If you didn't know already, Macau was the first European settlement in Asia. It was founded by the Portuguese which is why many of the old buildings have the wonderfully bright colors and the architecture is decidedly European. There are many streets that are cobblestone or mosaic. The old part of the city is about the only area that is sort of untouched by the casinos although you can still see them towering over the old city. All of the street signs are in Chinese and Portuguese, so I can read almost everything because of my limited Spanish knowledge.
There's always a Starbucks and this time we needed it. 

The last time I visited Macau was in 2006 and many things have changed including the landscape of buildings. But the most notable change is the influx of mainland Chinese tourists. They literally come in busloads and descend upon the city. We walked around the old part of the city with really narrow streets and it felt like New Year's Eve in Times Square except it was over 90 degrees with just about 100% humidity. It was quite a steamy time. There is a "walk" from the main center of the old city called Senado Square to the ruins of St Paul's cathedral where only the facade remains. It felt like there were about a million people walking along the path. There are tons of little shops and lots of bakeries selling all kinds of Chinese and Portuguese (Macanese) creations including the famous egg custard tarts.  

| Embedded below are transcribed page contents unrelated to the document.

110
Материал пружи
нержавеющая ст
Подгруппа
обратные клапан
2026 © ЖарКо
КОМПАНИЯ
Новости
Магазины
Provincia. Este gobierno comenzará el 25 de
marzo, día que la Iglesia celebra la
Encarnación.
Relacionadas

This is a great shot that includes the old city with the newest additions. This is taken from the steps of St. Paul's Cathedral ruins looking down the narrow street path. In the upper left corner is the equally gigantic and gaudy Grand Lisboa which is located right next to the original Lisboa casino. It is quite famous and was featured in a James Bond movie. The original still feels like the 1960s old Vegas. It's quite cool, but also kind of sad.

The Macau Wynn is actually quite small. You might call it the mini-Wynn. There is an Encore tower but it doesn't look like the Wynn tower at all. There is also a Vegas Bellagio style fountain in the front of the Wynn but it was under maintenance. The Macau MGM Grand is the monstrous tower seen behind the Wynn in this picture. It also looks nothing like its Vegas counterpart. 

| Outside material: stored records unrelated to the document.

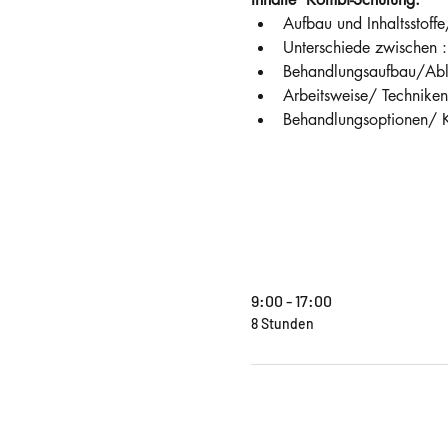
Aufbau und Inhaltsstoff
Unterschiede zwischen 
Behandlungsaufbau/Abl
Arbeitsweise/ Techniken
Behandlungsoptionen/ 
9:00 - 17:00
8 Stunden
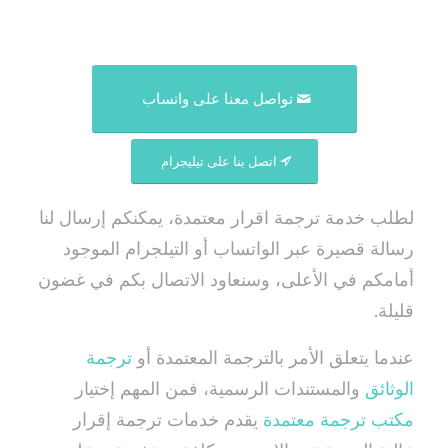
تواصل معنا على واتساب
اتصل بنا على تيليجرام
لطلب خدمة ترجمة اقرار معتمدة، يمكنكم إرسال لنا
رسالة قصيرة عبر الواتساب أو التيلجرام الموجود
أمامكم في الأعلى، وسنعاود الاتصال بكم في غضون
قليلة.
عندما يتعلق الأمر بالترجمة المعتمدة أو
ترجمة
الوثائق
والمستندات الرسمية، فمن المهم إختيار
مكتب ترجمة معتمدة
يقدم خدمات ترجمة إقرار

Originally Macau consisted of two island that lie south of the Penha peninsula where the old part of the city is. The island just south of the peninsula is called Taipa and the one south of that one is called Coloane. Currently Macau consists of the peninsula and one island. They reclaimed all of the land between Coloane and Taipa and called it Cotai. That is where the Venetian, Galaxy, City of Dreams, Cotai Central, and the Macau Dome (which is a sports facility) are located. At least they have preserved both Taipa and Coloane villages. One of these days when I return I'll visit both of those.  

This picture shows one of the three bridges that connects the peninsula with Taipa. The Macau Tower is seen here. This is the waterfront right in next to the Wynn. 

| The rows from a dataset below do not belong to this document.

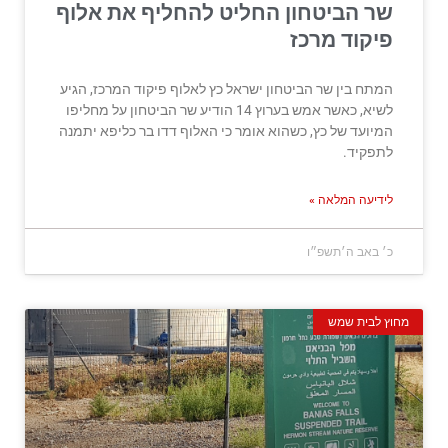
שר הביטחון החליט להחליף את אלוף
פיקוד מרכז
המתח בין שר הביטחון ישראל כץ לאלוף פיקוד המרכז, הגיע
לשיא, כאשר אמש בערוץ 14 הודיע שר הביטחון על מחליפו
המיועד של כץ, כשהוא אומר כי האלוף דדו בר כליפא יתמנה
לתפקיד.
לידיעה המלאה »
כ׳ באב ה׳תשפ״ו
מחוץ לבית שמש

Also if you didn't know, Macau is only a one-hour ferry ride away from Hong Kong. There are high-speed hydrofoils that leave about every 15 to 30 minutes. Macau has two ports. The main ferry terminal is the original one on the peninsula and there is a temporary ferry terminal right near the airport located on Taipa. Because of its proximity to Hong Kong, you can easily make a day trip out of Macau or stay a night or two. Each casino and most hotels have their own free shuttle buses that run all over the place. They all run to the ferry terminals, the airport, and the mainland border gate, but they also run to other casinos. So if you plan things right, you never have to pay for transportation while in Macau, but you will have to go to some hotels and casinos that you may not want to visit.